:: Data extract ::

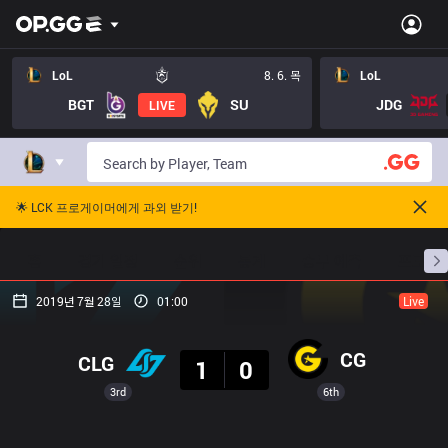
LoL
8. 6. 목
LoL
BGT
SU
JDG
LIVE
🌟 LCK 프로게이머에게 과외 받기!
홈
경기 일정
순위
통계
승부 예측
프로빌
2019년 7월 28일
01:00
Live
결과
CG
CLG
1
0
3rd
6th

:::
:: Data extract ::

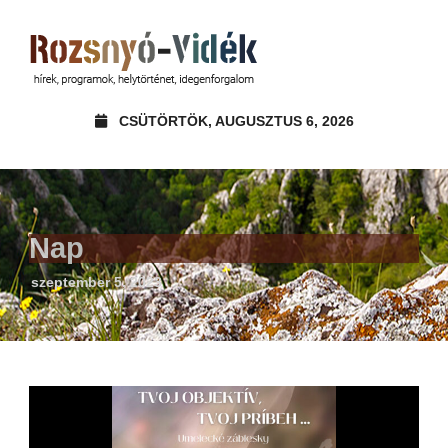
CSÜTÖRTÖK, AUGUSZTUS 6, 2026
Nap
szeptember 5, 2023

:::

* Work request: In the listing above, find the line with "CSÜTÖRTÖK, AUGUSZTUS 6, 2026" and the line with "szeptember 5, 2023"; output exactly those lines and all lines between them.

* Response to this exercise:
CSÜTÖRTÖK, AUGUSZTUS 6, 2026
Nap
szeptember 5, 2023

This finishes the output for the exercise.